About six-thirty a girl, Sarah was born and my wife had an easier time at that confinement and got around quicker than at any time before. [Editor's Note: This girl's name was Sarah Elizabeth Stotter born August 7th 1892.] My Mother was full charge and saw that my wife was well taken care of, which allowed me to see to my work. I did what I could between times on the house. When it came to putting on the roof it began to get hard for me as I was not enjoying the best of health. My wife said to me one morning that she would do the shingling as I had got it started. My legs hurt me so I could not climb the roof and it got so bad I had to go to Dr. Henry at Payson and he gave me something to rub my legs with. After that they began to break out like a lot of boils which laid me up for a month but the others stacked my grain for me so I had nothing to worry about only the house. I wanted to get that done so we wouldn't have to live in the tend another winter. Before my legs were better, I did what I could on the roof and at last the boys came and helped me finish roofing the house. When that was done, the wife moved in as it was getting cold and Mother had moved back to Provo and George Everett and son had gone back to Salt Lake City and we were alone.

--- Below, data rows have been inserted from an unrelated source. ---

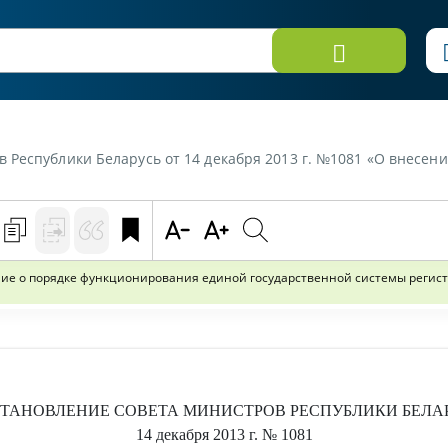
т 14 декабря 2013 г. №1081 «О внесении изменений и дополнений в Положение о порядке функционирован
ие о порядке функционирования единой государственной системы регис
ТАНОВЛЕНИЕ
СОВЕТА МИНИСТРОВ РЕСПУБЛИКИ БЕЛА
14 декабря 2013 г.
№ 1081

When the thrashers came down here, each one had to help the other that had grain to thresh. I was helping others get their work done, but I was not feeling the best. I tried my best until we were working at Ben Olsen's who was renting Mr. Stewart's farm. I told Ben I was not feeling the best, but I wanted to do all I could. I was on the grain stack pitching bundles when I became deathly sick. My partner seeing the condition I was in, called Ben and they stopped the machine. I did not remember anymore for several weeks when I made a change. Wife told me after that I had fainted on the stack and they brought me up to the house and put me to bed. They sent for the Doctor and when he examined me he said that I had the Typhoid Amonia and I had over-worked myself and in my run down condition he did not know if he could do anything for me, but he would do all he could.
The Brethren went back to their work and when that was done the Bishop gave Brother Ockerman charge of the threshing of my grain and to see that it was taken care of. There was nearly 300 bushels. Andrew Stewart wanted Brother Ockerman to turn the grain over to him to pay on the place, but he would not do it. He had it hauled over to Payson and put in the flour mill and saw that the wife had flour in the house. Then he told the Bishop what he had done. The Bishop's cousin went to him to get his consent for him to draw on the grain that was in the mill and he told him to wait until I was better and could tend to it myself.

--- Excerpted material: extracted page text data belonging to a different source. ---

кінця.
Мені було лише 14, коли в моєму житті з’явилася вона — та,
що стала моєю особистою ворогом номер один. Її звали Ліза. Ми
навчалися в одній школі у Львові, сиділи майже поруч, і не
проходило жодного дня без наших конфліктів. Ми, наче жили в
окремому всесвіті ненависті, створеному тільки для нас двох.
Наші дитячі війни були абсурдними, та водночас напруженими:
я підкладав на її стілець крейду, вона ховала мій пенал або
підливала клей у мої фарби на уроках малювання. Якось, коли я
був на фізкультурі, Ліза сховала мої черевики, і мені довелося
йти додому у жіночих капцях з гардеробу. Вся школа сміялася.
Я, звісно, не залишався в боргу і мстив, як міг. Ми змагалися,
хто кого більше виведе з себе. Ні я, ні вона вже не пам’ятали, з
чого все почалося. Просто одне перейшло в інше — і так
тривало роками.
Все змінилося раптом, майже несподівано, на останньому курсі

I had gone to the Wagon and Machine Company at Provo for several things that I needed to work with. Of course, I signed a note and when they heard of my condition they came out to see what could be done and they wanted the grain turned over to them. The Bishop told the wife not until I was able to attend to it myself. They took the things back and about three weeks after that the mill burned down the wife got ten bushels of burned grain for our share of the wheat that was at the mill.
Brother Ockerman moved to Lemington and Wiltshire Richardson was appointed by the Bishop to see after the wife and family and he told the Bishop he would if we were moved up in the settlement so he went to his wife's sister-in-law who had a house close to theirs that she did not use. Her husband had died and his Father and Mother had her to live with them and likewise her son. She let us have the house and we lived there until I was able to do for myself. When I was there the wife done many things for the old people and likewise for anyone in the Ward if they were close by. After I got well we moved back to our own place and I was glad to do what I could for anyone to help them in return for what they did for us.